Coordenador da campanha de Lula em São Paulo, Carvalho também pediu que o governo conteste no plenário do STF a decisão individual do ministro André Mendonça que afastou Andrei Rodrigues do comando da Polícia Federal. A declaração foi feita nesta 3ª feira (8.set.2026).
Carvalho afirmou que o Brasil vive uma “crise institucional sem precedentes na história do país”. Segundo ele, órgãos e Poderes estariam exercendo atribuições que não foram previstas pela Constituição. O advogado disse ainda que o recurso deveria ser apresentado “antes inclusive de cumprir a decisão”.
Afastamento e investigação
A decisão de Mendonça foi tomada na Petição 16.662, da qual ele é relator. O caso envolve a elaboração de um relatório de inteligência da PF sobre a atuação do ministro. De acordo com Mendonça, o documento indicaria monitoramento de sua atuação no Supremo e avaliações sobre decisões judiciais, integrantes da Advocacia Geral da União e policiais federais.
Além de Andrei Rodrigues, foi afastado preventivamente o diretor de inteligência da PF, Leandro Almada da Costa. Mendonça também determinou a abertura de investigação pela Corregedoria da corporação. O afastamento seria analisado pela 2ª Turma do STF em sessão virtual extraordinária convocada nesta 3ª feira.
Carvalho declarou que eleições devem ser disputadas pelo voto e afirmou que funções públicas não podem ser “capturadas por interesses políticos e eleitorais”. Depois do pedido de afastamento, ele também defendeu uma reunião urgente entre Lula e o ministro Edson Fachin.
Tensão entre ministros
Lula havia se reunido, na 3ª feira (1º.set.2026), com Fachin e Gilmar Mendes, no Palácio do Planalto. O encontro ocorreu no início da crise envolvendo Alexandre de Moraes e André Mendonça.
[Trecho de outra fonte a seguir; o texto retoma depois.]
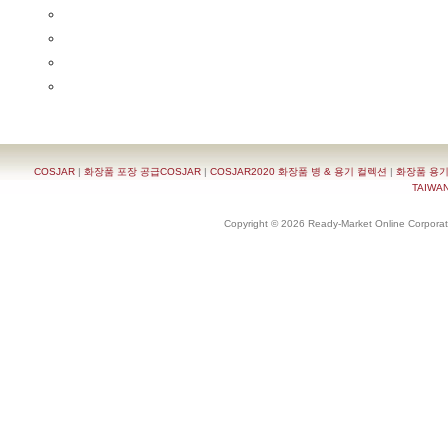
COSJAR
|
화장품 포장 공급COSJAR
|
COSJAR2020 화장품 병 & 용기 컬렉션
|
화장품 용기
TAIWAN 
Copyright © 2026 Ready-Market Online Corporat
Na mesma data, Mendonça retirou o sigilo de documentos de uma investigação sobre o Banco Master. Os registros, encontrados no celular de Daniel Vorcaro, fundador da instituição, mencionavam relações com Moraes, além do procurador-geral da República, Paulo Gonet, e de Andrei Rodrigues.
Em 3 de setembro, Moraes pediu a investigação de Mendonça no inquérito das fake news por abuso de autoridade. Relatórios de inteligência da PF usados no pedido questionavam a atuação do ministro, mas ressaltavam que não tinham valor probatório nem eram peças de instrução processual.